Trust Yourself. You know more than you think you do.
Those are the opening words of "Dr. Spock's Baby and Child Care", which, at 65, is essentially a grandparent of a book. In fact, the first mothers to rely on it were the great-grandmothers of those who are having babies today.
To mark the anniversary, the 9th edition was released last week, all 1130 pages of it. While every parent has arguably heard of the book, it's a safe bet that not nearly as many have actually read it. Certainly not all of it.
Which is why I've chosen it as the newest selection of the You-Help-Choose-The-Name-Blog Book Club.
No, I don't expect you'll have the time to read the whole brick-sized thing. Instead I'm hoping we'll look at the tome as a piece of parenting history. I plan to compare the latest edition with the earliest one, looking at what the differences tell us about parenting trends. (Hint: there is no chapter on "The Internet", "The New Brain Science" or "Saving for College" in the original, and the advice about infant sleep is just a smidge different...)I also plan to look at how so many of our assumptions of what "everybody knows" about raising children actually began with this one book. We'll spend some time talking about the thinking it spawned, and also the ones it conflicts with (what, for instance, would Dr. Spock make of Tiger Mom?). And I'll get to introduce you to Mrs. Dr. Spock -- his wife of 26 years, Mary Morgan. (Fun Mary Morgan fact: when she and the doctor were arrested during a protest against the Vietnam War in front of the White House, she was strip searched and he was not. She sued the District of Columbia for sex discrimination. And won.)

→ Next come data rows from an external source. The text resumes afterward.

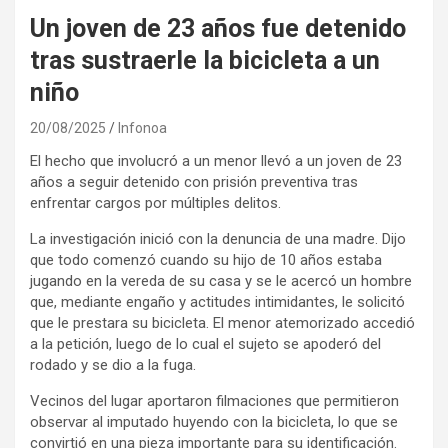
Un joven de 23 años fue detenido
tras sustraerle la bicicleta a un
niño
20/08/2025
Infonoa
El hecho que involucró a un menor llevó a un joven de 23
años a seguir detenido con prisión preventiva tras
enfrentar cargos por múltiples delitos.
La investigación inició con la denuncia de una madre. Dijo
que todo comenzó cuando su hijo de 10 años estaba
jugando en la vereda de su casa y se le acercó un hombre
que, mediante engaño y actitudes intimidantes, le solicitó
que le prestara su bicicleta. El menor atemorizado accedió
a la petición, luego de lo cual el sujeto se apoderó del
rodado y se dio a la fuga.
Vecinos del lugar aportaron filmaciones que permitieron
observar al imputado huyendo con la bicicleta, lo que se
convirtió en una pieza importante para su identificación.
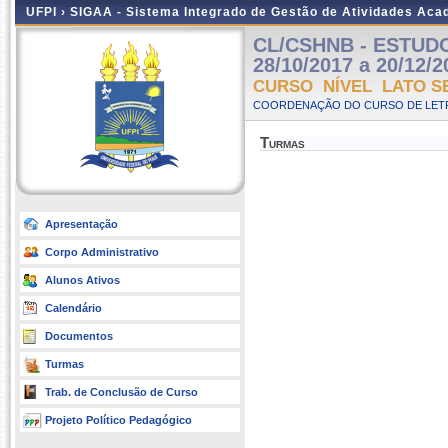
UFPI ›
SIGAA - Sistema Integrado de Gestão de Atividades Ac
CL/CSHNB - ESTUDOS
28/10/2017 a 20/12/2
CURSO NÍVEL LATO S
COORDENAÇÃO DO CURSO DE LETR
Turmas
Apresentação
Corpo Administrativo
Alunos Ativos
Calendário
Documentos
Turmas
Trab. de Conclusão de Curso
Projeto Político Pedagógico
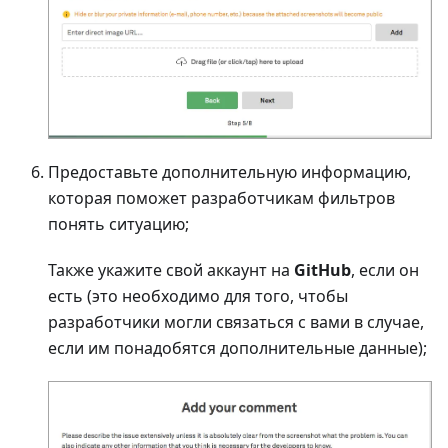
Предоставьте дополнительную информацию,
которая поможет разработчикам фильтров
понять ситуацию;
Также укажите свой аккаунт на
GitHub
, если он
есть (это необходимо для того, чтобы
разработчики могли связаться с вами в случае,
если им понадобятся дополнительные данные);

We'll delve more into all this content over the next few weeks, once you've had a chance to get a copy and read along.
But for today, let's talk about those first two sentences.

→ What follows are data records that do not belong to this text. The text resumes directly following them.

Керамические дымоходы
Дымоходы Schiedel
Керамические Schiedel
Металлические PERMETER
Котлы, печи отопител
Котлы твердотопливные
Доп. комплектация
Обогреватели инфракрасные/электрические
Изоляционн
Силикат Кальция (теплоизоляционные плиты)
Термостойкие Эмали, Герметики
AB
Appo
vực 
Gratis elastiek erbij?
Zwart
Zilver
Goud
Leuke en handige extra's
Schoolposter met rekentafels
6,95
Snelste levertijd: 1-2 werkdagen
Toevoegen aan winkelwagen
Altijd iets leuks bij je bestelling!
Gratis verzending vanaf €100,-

When I told Morgan we would be reading the latest edition of her husband's book here in book club she brought me a copy of the first edition, a hardback with a simple green cover and black type -- The Common Sense Book of Baby and Child Care. (No, she didn't let me keep it...) Turning to the first page, seeing the two lines that have not changed in 65 years, I was struck by the reality that parents back then had doubts too. Sure today's parents are suffused with doubt. That's what modern parenting IS. But we tend to assume that earlier generations, in contrast, were just so darn certain.

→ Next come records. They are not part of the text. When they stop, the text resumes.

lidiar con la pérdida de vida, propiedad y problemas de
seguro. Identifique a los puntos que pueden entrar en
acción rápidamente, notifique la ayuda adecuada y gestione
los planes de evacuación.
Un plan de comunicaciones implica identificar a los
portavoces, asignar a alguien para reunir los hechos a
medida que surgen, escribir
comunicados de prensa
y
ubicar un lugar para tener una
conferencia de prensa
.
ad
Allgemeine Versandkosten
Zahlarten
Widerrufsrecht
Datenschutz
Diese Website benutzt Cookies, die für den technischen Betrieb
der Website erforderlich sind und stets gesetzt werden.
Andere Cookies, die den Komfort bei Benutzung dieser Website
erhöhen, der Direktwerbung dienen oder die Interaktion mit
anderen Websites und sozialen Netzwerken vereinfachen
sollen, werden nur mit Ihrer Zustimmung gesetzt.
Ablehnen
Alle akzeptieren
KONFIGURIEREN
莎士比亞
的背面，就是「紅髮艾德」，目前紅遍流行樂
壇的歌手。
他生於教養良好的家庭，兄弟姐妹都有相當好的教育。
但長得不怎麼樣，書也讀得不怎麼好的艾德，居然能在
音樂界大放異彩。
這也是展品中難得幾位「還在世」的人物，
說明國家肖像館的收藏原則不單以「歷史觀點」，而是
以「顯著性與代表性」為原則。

We either envy that certainty (things were so simple then; parents didn't have to torture themselves with worry that they weren't doing their best for their kids) or we sneer at it (aren't we lucky we know so much more than they did and can do so much better for our kids.)
But either way we don't think of our grandparents et al as second guessing.
Dr. Spock, apparently, knew otherwise.
Trust Yourself. You know more than you think you do.
Those words, says Dr. Robert Needlman, who revised this 9th edition and the one before it, were revolutionary. They came at the end of a 20 year stretch where the first wave of "parenting experts" were lecturing and hectoring, telling parents exactly what they should and should not do. (In general, the advice was to be less coddling and more stern.)
"Historically, there had been parenting guides before," Needlman says, "but they were all very prescriptive. Spock was the first to be 'on the one hand, on the other hand.' His was not so much of an instruction, as a permission, making judgments of what works for you."
To today's parents, who not only have doubts, but who also think they are the first ever to have them, two thoughts:
First, while the two iconic lines have remained the same through every edition, the name of the chapter of which those sentences are a part has been tweaked, and it now reads: Trust Yourself and Your Children.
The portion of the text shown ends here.